01 Sources Three open datasets, fused
Temperature, precipitation, snowpack and radiation come from
two reanalysis-grade grids; park shapes come from USGS. Every
source is free and publicly re-downloadable.
DAYMET v4 1 km gridded daily observations
NASA/ORNL, 1980–present. Daily values are interpolated from
ground-station observations onto a 1 km grid — not a
reanalysis or model output. Covers CONUS, Hawaii, Puerto
Rico. Bands: prcp (mm), tmax/tmin (°C),
srad (W/m²), swe (kg/m²), vp (Pa).
ERA5-Land ~11 km global reanalysis
ECMWF/Copernicus, 1950–present. Fills gaps DAYMET can't:
parks in Alaska, American Samoa, and Virgin Islands,
plus evaporation, wind, and snow depth.
USGS PAD-US 4.1 Official park boundaries
Matched by Unit_Nm with alias handling for
Alaskan "National Park and Preserve" units, dissolved per
park, simplified to 50 m in Albers, then reprojected to WGS84.
02 Pipeline Reduced over every pixel in the boundary
For each park we load the boundary, split disjoint sub-units
(Saguaro's Rincon and Tucson districts; the five islands of
Channel Islands), and reduce each dataset over the geometry
with ee.Reducer.mean() at native grid scale —
1 km DAYMET, 11 km ERA5-Land — using bestEffort=True
and maxPixels=1e13.
Exports run as serverless Earth Engine batch tasks
(ee.batch.Export.table.toDrive) with an explicit
selectors list so the CSV writer emits one column
per band. End dates are passed to filterDate
exclusively, the EE convention.
Flow bands keep their sum. Variables ending
in _sum (precipitation, snowfall, snowmelt,
evapotranspiration) are preserved as daily totals per
ECMWF/Copernicus convention; everything else is a daily mean.
03 Units From SI to human-readable
All conversions happen in the display layer — raw pipeline
outputs stay strictly in SI units (the international
scientific system: Kelvin for temperature, metres for depth,
kg/m² for mass) so Parquet/CSV consumers get unambiguous values.

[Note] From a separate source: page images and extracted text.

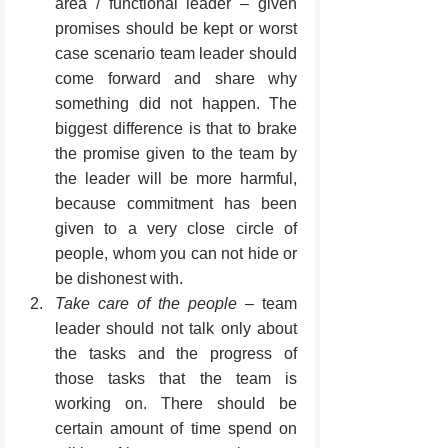
area / functional leader – given 
promises should be kept or worst 
case scenario team leader should 
come forward and share why 
something did not happen. The 
biggest difference is that to brake 
the promise given to the team by 
the leader will be more harmful, 
because commitment has been 
given to a very close circle of 
people, whom you can not hide or 
be dishonest with.
Take care of the people
 – team 
leader should not talk only about 
the tasks and the progress of 
those tasks that the team is 
working on. There should be 
certain amount of time spend on 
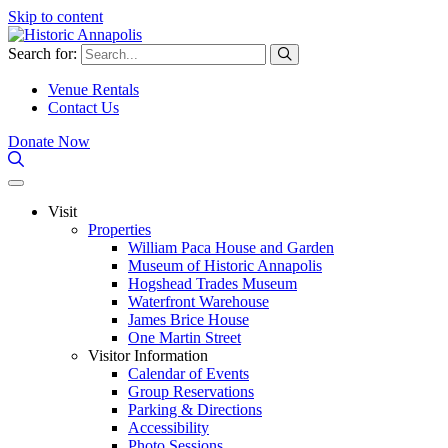
Skip to content
Search for:
Venue Rentals
Contact Us
Donate Now
Visit
Properties
William Paca House and Garden
Museum of Historic Annapolis
Hogshead Trades Museum
Waterfront Warehouse
James Brice House
One Martin Street
Visitor Information
Calendar of Events
Group Reservations
Parking & Directions
Accessibility
Photo Sessions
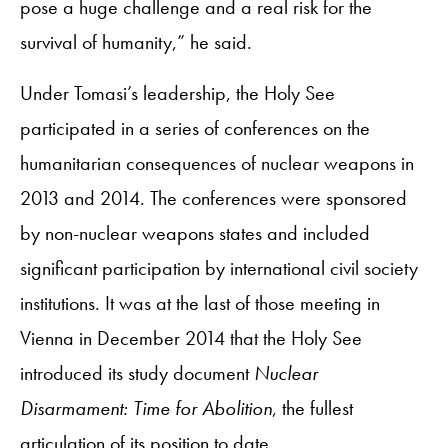
pose a huge challenge and a real risk for the
survival of humanity,” he said.
Under Tomasi’s leadership, the Holy See
participated in a series of conferences on the
humanitarian consequences of nuclear weapons in
2013 and 2014. The conferences were sponsored
by non-nuclear weapons states and included
significant participation by international civil society
institutions. It was at the last of those meeting in
Vienna in December 2014 that the Holy See
introduced its study document
Nuclear
Disarmament: Time for Abolition
, the fullest
articulation of its position to date.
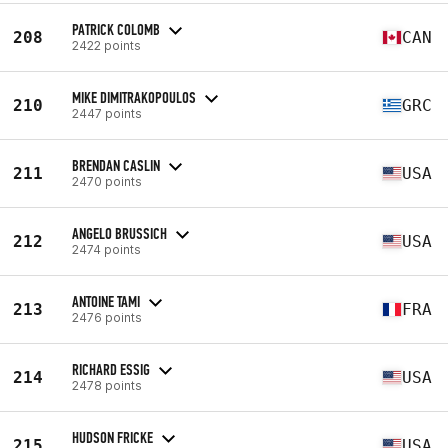
PATRICK COLOMB
208
CAN
2422 points
MIKE DIMITRAKOPOULOS
210
GRC
2447 points
BRENDAN CASLIN
211
USA
2470 points
ANGELO BRUSSICH
212
USA
2474 points
ANTOINE TAMI
213
FRA
2476 points
RICHARD ESSIG
214
USA
2478 points
HUDSON FRICKE
215
USA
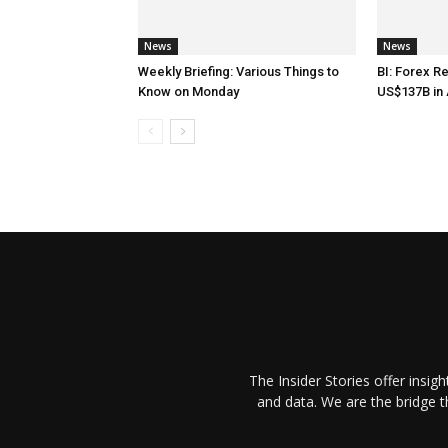
News
News
Weekly Briefing: Various Things to
BI: Forex R
Know on Monday
US$137B in 
The Insider Stories offer insig
and data. We are the bridge 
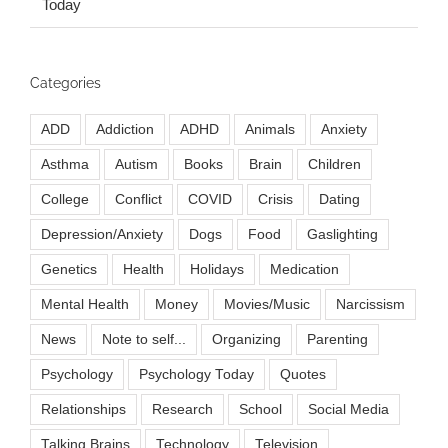
Today
Categories
ADD
Addiction
ADHD
Animals
Anxiety
Asthma
Autism
Books
Brain
Children
College
Conflict
COVID
Crisis
Dating
Depression/Anxiety
Dogs
Food
Gaslighting
Genetics
Health
Holidays
Medication
Mental Health
Money
Movies/Music
Narcissism
News
Note to self...
Organizing
Parenting
Psychology
Psychology Today
Quotes
Relationships
Research
School
Social Media
Talking Brains
Technology
Television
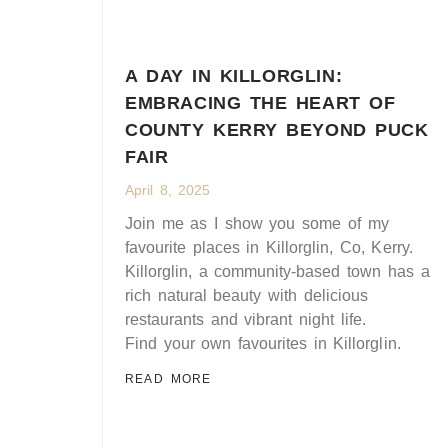
A DAY IN KILLORGLIN:
EMBRACING THE HEART OF
COUNTY KERRY BEYOND PUCK
FAIR
April 8, 2025
Join me as I show you some of my
favourite places in Killorglin, Co, Kerry.
Killorglin, a community-based town has a
rich natural beauty with delicious
restaurants and vibrant night life.
Find your own favourites in Killorglin.
READ MORE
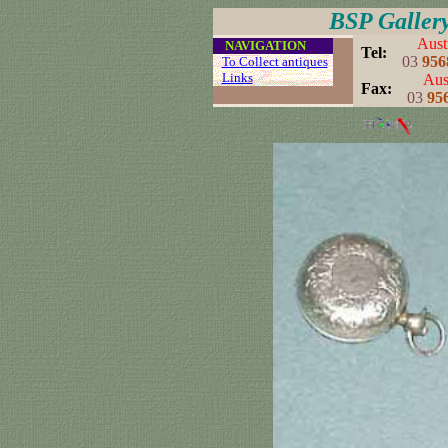
BSP Galler
Aust
....
NAVIGATION
..
Tel:
03
956
...
To Collect antiques
...
Links
..
Aust
..
Fax:
03
95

- ERA5 temperaturesK − 273.15 → °C
- ERA5 precipitation, snowfall, snowmeltm × 1000 → mm
- ERA5 evaporation fluxessign-flip, × 1000 → positive mm/day
- DAYMET SWEkg/m² ≡ mm liquid water
- Site display (temperature only)°C → °F
04 Statistics Non-parametric trend tests
The methodology favours tests that don't assume normality or
homoscedastic residuals — a conservative choice for
short-to-medium climate series, which often have skewed
distributions (precipitation, snow) and mild autocorrelation.
Mann–Kendall5,6
Non-parametric rank test for monotonic trend. Uses tie
correction and the normal-approximation p-value, which is
standard for n ≥ 10. Applied to the annual series. Does
not correct for serial autocorrelation; for
series longer than a few decades, the Hamed–Rao
variant7 is the
recommended substitute (see Limitations below).
Theil–Sen8,9
Slope estimator: the median of all pairwise year-over-year
slopes. Robust to outliers and to non-normal residuals. We
prefer it to OLS for skewed climate variables (precip,
snow). The reported slope tends to be more conservative
than an OLS fit on the same series.
Annual aggregation
Calendar year. Sums for flow variables
(precipitation, snow, ET); means for state
variables (temperature, radiation, snow depth, vapour
pressure). DAYMET v4 and ERA5-Land are gap-free historical
records, so this aggregation drops only the year currently
in progress at export time — the < 330-day cutoff
prevents a partial calendar year from contributing a
biased annual aggregate.
Seasonal aggregation
Standard meteorological seasons: DJF / MAM / JJA / SON.
December is assigned to the following year's DJF so that
each winter is contiguous in calendar time.
Anomalies
Reference-period mean and σ computed over 1981–2010 (WMO
30-year normal). z-scores drive the climate stripes on
the home and park pages.
Monthly decomposition
Classical additive decomposition at monthly resolution:
12-month centred rolling mean as the long-term trend, plus
per-period month-of-year climatologies (1981–1995, 1996–
2010, 2011–2025) with a 10th–90th percentile inter-annual
envelope. Classical (rather than STL or X-13) keeps the
method dependency-free and reproducible from pandas alone;
the trade-off is that the seasonal component is fixed
within each period rather than allowed to evolve smoothly.
Why 1981–2010?
The WMO defines "climate normals" as 30-year averages updated
each decade; 1981–2010 is the most recent normal that fits
entirely inside the 1980-onward DAYMET record, so every park
gets a baseline computed from the same period regardless of
dataset coverage. A more recent normal (1991–2020) would
shorten the comparison window for trends starting in 1980,
and an older one (1971–2000) would precede the start of the
DAYMET record. The chosen window is slightly back-loaded
inside a 1980–present series, which compresses early-period
anomalies — a deliberate trade for keeping every park on the
same yardstick.
Longer-horizon inference needs autocorrelation handling.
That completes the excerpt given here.